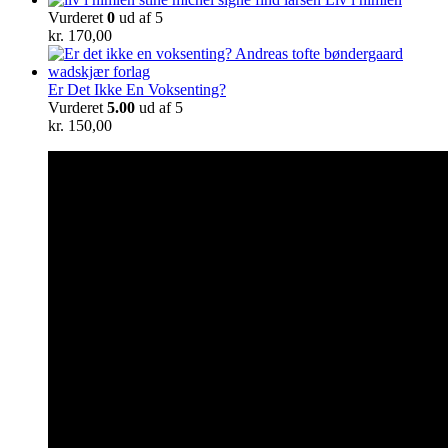
Vurderet
0
ud af 5
kr.
170,00
Er Det Ikke En Voksenting?
Vurderet
5.00
ud af 5
kr.
150,00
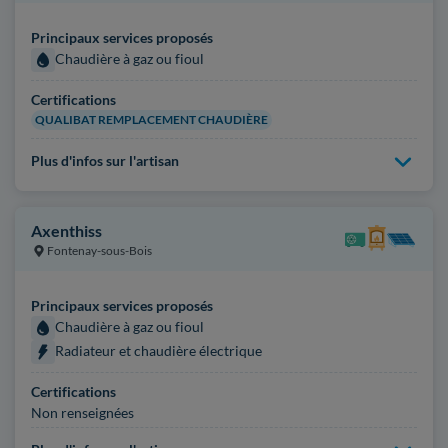
Principaux services proposés
Chaudière à gaz ou fioul
Certifications
QUALIBAT REMPLACEMENT CHAUDIÈRE
Plus d'infos sur l'artisan
Axenthiss
Fontenay-sous-Bois
Principaux services proposés
Chaudière à gaz ou fioul
Radiateur et chaudière électrique
Certifications
Non renseignées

-.-.-

> [Problem statement] All entries above are to be set down word for word, and the pictures are to be left out.

> [Result of the exercise]
Vurderet
0
ud af 5
kr.
170,00
Er Det Ikke En Voksenting?
Vurderet
5.00
ud af 5
kr.
150,00
Principaux services proposés
Chaudière à gaz ou fioul
Certifications
QUALIBAT REMPLACEMENT CHAUDIÈRE
Plus d'infos sur l'artisan
Axenthiss
Fontenay-sous-Bois
Principaux services proposés
Chaudière à gaz ou fioul
Radiateur et chaudière électrique
Certifications
Non renseignées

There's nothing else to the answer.